*Problem requirements*
Would you please copy out each entry exactly?

*Data supplied*
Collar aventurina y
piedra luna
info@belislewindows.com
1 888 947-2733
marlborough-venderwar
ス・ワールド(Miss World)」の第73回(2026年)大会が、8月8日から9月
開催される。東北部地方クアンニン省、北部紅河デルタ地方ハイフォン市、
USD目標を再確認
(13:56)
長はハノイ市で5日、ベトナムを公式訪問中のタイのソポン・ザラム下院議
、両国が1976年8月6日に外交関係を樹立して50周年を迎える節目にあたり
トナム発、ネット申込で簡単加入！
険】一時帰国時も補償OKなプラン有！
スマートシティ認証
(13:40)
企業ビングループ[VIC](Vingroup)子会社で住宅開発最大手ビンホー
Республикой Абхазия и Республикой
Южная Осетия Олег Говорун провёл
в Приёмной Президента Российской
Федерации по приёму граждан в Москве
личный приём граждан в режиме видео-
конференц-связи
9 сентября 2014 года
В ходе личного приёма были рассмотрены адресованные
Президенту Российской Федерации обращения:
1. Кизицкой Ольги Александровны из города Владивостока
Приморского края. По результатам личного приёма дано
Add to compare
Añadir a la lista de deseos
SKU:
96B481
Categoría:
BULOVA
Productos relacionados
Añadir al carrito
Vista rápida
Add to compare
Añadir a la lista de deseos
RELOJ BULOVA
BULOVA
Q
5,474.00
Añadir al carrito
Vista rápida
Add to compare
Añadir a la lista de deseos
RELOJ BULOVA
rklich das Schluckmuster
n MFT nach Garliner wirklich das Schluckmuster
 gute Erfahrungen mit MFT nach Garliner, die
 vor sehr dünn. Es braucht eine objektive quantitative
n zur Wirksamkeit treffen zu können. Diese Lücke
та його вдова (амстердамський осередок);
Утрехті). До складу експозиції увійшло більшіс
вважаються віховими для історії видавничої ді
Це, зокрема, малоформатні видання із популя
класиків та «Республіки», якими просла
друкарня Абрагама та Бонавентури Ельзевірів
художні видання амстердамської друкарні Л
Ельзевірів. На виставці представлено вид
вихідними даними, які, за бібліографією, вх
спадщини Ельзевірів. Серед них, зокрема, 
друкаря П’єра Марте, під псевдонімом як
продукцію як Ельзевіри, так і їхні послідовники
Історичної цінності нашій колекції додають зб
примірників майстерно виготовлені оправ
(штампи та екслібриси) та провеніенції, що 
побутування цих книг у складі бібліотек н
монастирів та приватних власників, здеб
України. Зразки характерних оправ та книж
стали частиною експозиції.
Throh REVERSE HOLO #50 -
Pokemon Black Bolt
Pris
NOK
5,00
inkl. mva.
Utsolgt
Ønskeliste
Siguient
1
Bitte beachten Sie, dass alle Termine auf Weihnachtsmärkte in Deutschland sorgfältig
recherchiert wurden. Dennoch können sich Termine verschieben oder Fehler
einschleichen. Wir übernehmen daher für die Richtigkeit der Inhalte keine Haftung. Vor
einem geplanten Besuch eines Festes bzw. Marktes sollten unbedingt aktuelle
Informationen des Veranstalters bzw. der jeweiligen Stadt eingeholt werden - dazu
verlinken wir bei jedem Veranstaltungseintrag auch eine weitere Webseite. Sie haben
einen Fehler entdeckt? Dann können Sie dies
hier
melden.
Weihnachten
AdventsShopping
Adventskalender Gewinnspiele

*Expected answer*
Collar aventurina y
piedra luna
info@belislewindows.com
1 888 947-2733
marlborough-venderwar
ス・ワールド(Miss World)」の第73回(2026年)大会が、8月8日から9月
開催される。東北部地方クアンニン省、北部紅河デルタ地方ハイフォン市、
USD目標を再確認
(13:56)
長はハノイ市で5日、ベトナムを公式訪問中のタイのソポン・ザラム下院議
、両国が1976年8月6日に外交関係を樹立して50周年を迎える節目にあたり
トナム発、ネット申込で簡単加入！
険】一時帰国時も補償OKなプラン有！
スマートシティ認証
(13:40)
企業ビングループ[VIC](Vingroup)子会社で住宅開発最大手ビンホー
Республикой Абхазия и Республикой
Южная Осетия Олег Говорун провёл
в Приёмной Президента Российской
Федерации по приёму граждан в Москве
личный приём граждан в режиме видео-
конференц-связи
9 сентября 2014 года
В ходе личного приёма были рассмотрены адресованные
Президенту Российской Федерации обращения:
1. Кизицкой Ольги Александровны из города Владивостока
Приморского края. По результатам личного приёма дано
Add to compare
Añadir a la lista de deseos
SKU:
96B481
Categoría:
BULOVA
Productos relacionados
Añadir al carrito
Vista rápida
Add to compare
Añadir a la lista de deseos
RELOJ BULOVA
BULOVA
Q
5,474.00
Añadir al carrito
Vista rápida
Add to compare
Añadir a la lista de deseos
RELOJ BULOVA
rklich das Schluckmuster
n MFT nach Garliner wirklich das Schluckmuster
 gute Erfahrungen mit MFT nach Garliner, die
 vor sehr dünn. Es braucht eine objektive quantitative
n zur Wirksamkeit treffen zu können. Diese Lücke
та його вдова (амстердамський осередок);
Утрехті). До складу експозиції увійшло більшіс
вважаються віховими для історії видавничої ді
Це, зокрема, малоформатні видання із популя
класиків та «Республіки», якими просла
друкарня Абрагама та Бонавентури Ельзевірів
художні видання амстердамської друкарні Л
Ельзевірів. На виставці представлено вид
вихідними даними, які, за бібліографією, вх
спадщини Ельзевірів. Серед них, зокрема, 
друкаря П’єра Марте, під псевдонімом як
продукцію як Ельзевіри, так і їхні послідовники
Історичної цінності нашій колекції додають зб
примірників майстерно виготовлені оправ
(штампи та екслібриси) та провеніенції, що 
побутування цих книг у складі бібліотек н
монастирів та приватних власників, здеб
України. Зразки характерних оправ та книж
стали частиною експозиції.
Throh REVERSE HOLO #50 -
Pokemon Black Bolt
Pris
NOK
5,00
inkl. mva.
Utsolgt
Ønskeliste
Siguient
1
Bitte beachten Sie, dass alle Termine auf Weihnachtsmärkte in Deutschland sorgfältig
recherchiert wurden. Dennoch können sich Termine verschieben oder Fehler
einschleichen. Wir übernehmen daher für die Richtigkeit der Inhalte keine Haftung. Vor
einem geplanten Besuch eines Festes bzw. Marktes sollten unbedingt aktuelle
Informationen des Veranstalters bzw. der jeweiligen Stadt eingeholt werden - dazu
verlinken wir bei jedem Veranstaltungseintrag auch eine weitere Webseite. Sie haben
einen Fehler entdeckt? Dann können Sie dies
hier
melden.
Weihnachten
AdventsShopping
Adventskalender Gewinnspiele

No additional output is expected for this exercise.